[PROBLEM DESCRIPTION] In the records that follow, show each line where the word "delete" is present.

-------

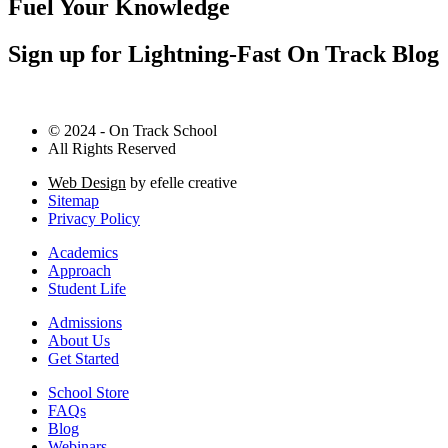
Fuel Your Knowledge
Sign up for Lightning-Fast On Track Blog
© 2024 - On Track School
All Rights Reserved
Web Design
by efelle creative
Sitemap
Privacy Policy
Academics
Approach
Student Life
Admissions
About Us
Get Started
School Store
FAQs
Blog
Webinars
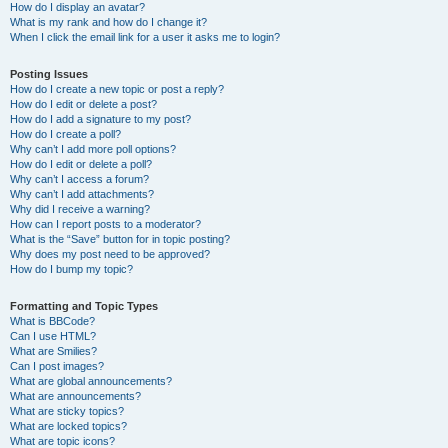
How do I display an avatar?
What is my rank and how do I change it?
When I click the email link for a user it asks me to login?
Posting Issues
How do I create a new topic or post a reply?
How do I edit or delete a post?
How do I add a signature to my post?
How do I create a poll?
Why can’t I add more poll options?
How do I edit or delete a poll?
Why can’t I access a forum?
Why can’t I add attachments?
Why did I receive a warning?
How can I report posts to a moderator?
What is the “Save” button for in topic posting?
Why does my post need to be approved?
How do I bump my topic?
Formatting and Topic Types
What is BBCode?
Can I use HTML?
What are Smilies?
Can I post images?
What are global announcements?
What are announcements?
What are sticky topics?
What are locked topics?
What are topic icons?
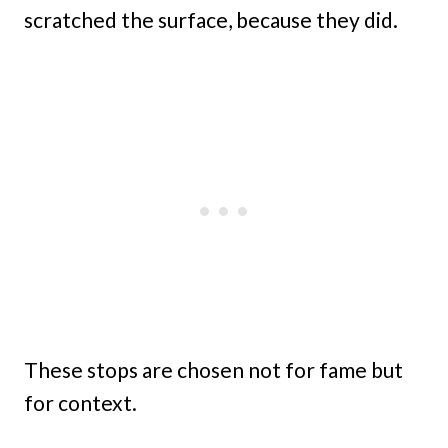
scratched the surface, because they did.
These stops are chosen not for fame but
for context.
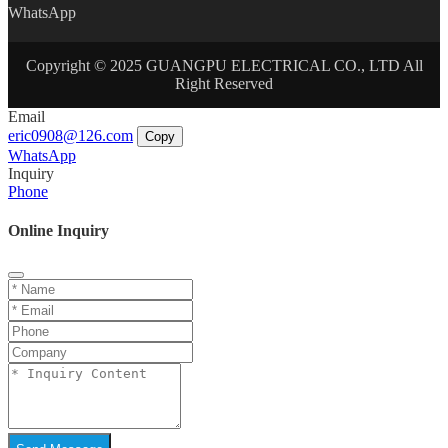
WhatsApp
Copyright © 2025 GUANGPU ELECTRICAL CO., LTD All
Right Reserved
Email
eric0908@126.com
Copy
WhatsApp
Inquiry
Phone
Online Inquiry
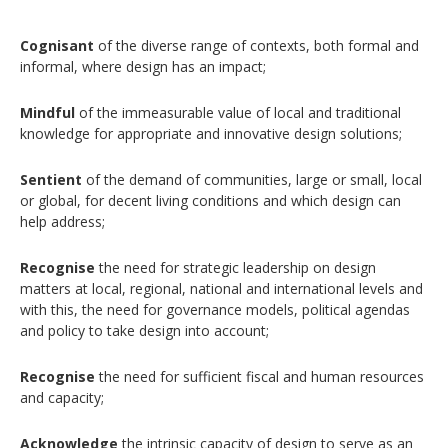
Cognisant
of the diverse range of contexts, both formal and
informal, where design has an impact;
Mindful
of the immeasurable value of local and traditional
knowledge for appropriate and innovative design solutions;
Sentient
of the demand of communities, large or small, local
or global, for decent living conditions and which design can
help address;
Recognise
the need for strategic leadership on design
matters at local, regional, national and international levels and
with this, the need for governance models, political agendas
and policy to take design into account;
Recognise
the need for sufficient fiscal and human resources
and capacity;
Acknowledge
the intrinsic capacity of design to serve as an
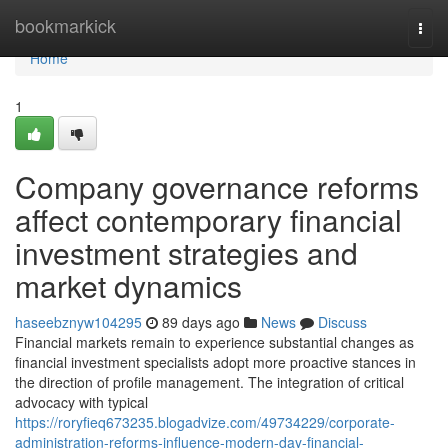
Home
bookmarkick
Togg
navi
Home
1
Company governance reforms
affect contemporary financial
investment strategies and
market dynamics
haseebznyw104295
89 days ago
News
Discuss
Financial markets remain to experience substantial changes as
financial investment specialists adopt more proactive stances in
the direction of profile management. The integration of critical
advocacy with typical
https://roryfieq673235.blogadvize.com/49734229/corporate-
administration-reforms-influence-modern-day-financial-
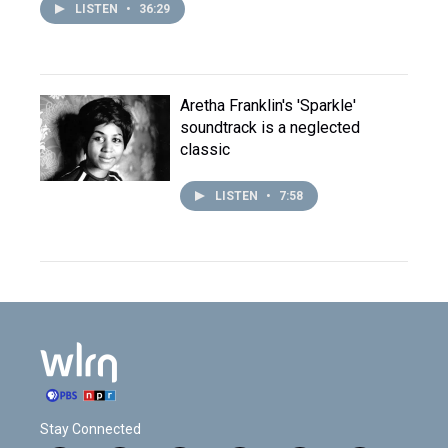
LISTEN
•
36:29
Aretha Franklin's 'Sparkle'
soundtrack is a neglected
classic
LISTEN
•
7:58
Stay Connected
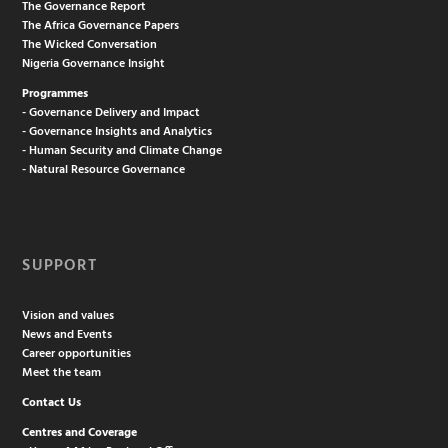
The Governance Report
The Africa Governance Papers
The Wicked Conversation
Nigeria Governance Insight
Programmes
- Governance Delivery and Impact
- Governance Insights and Analytics
- Human Security and Climate Change
- Natural Resource Governance
SUPPORT
Vision and values
News and Events
Career opportunities
Meet the team
Contact Us
Centres and Coverage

-------

[RESULT FOR THIS EXERCISE]
How do I edit or delete a post?
How do I edit or delete a poll?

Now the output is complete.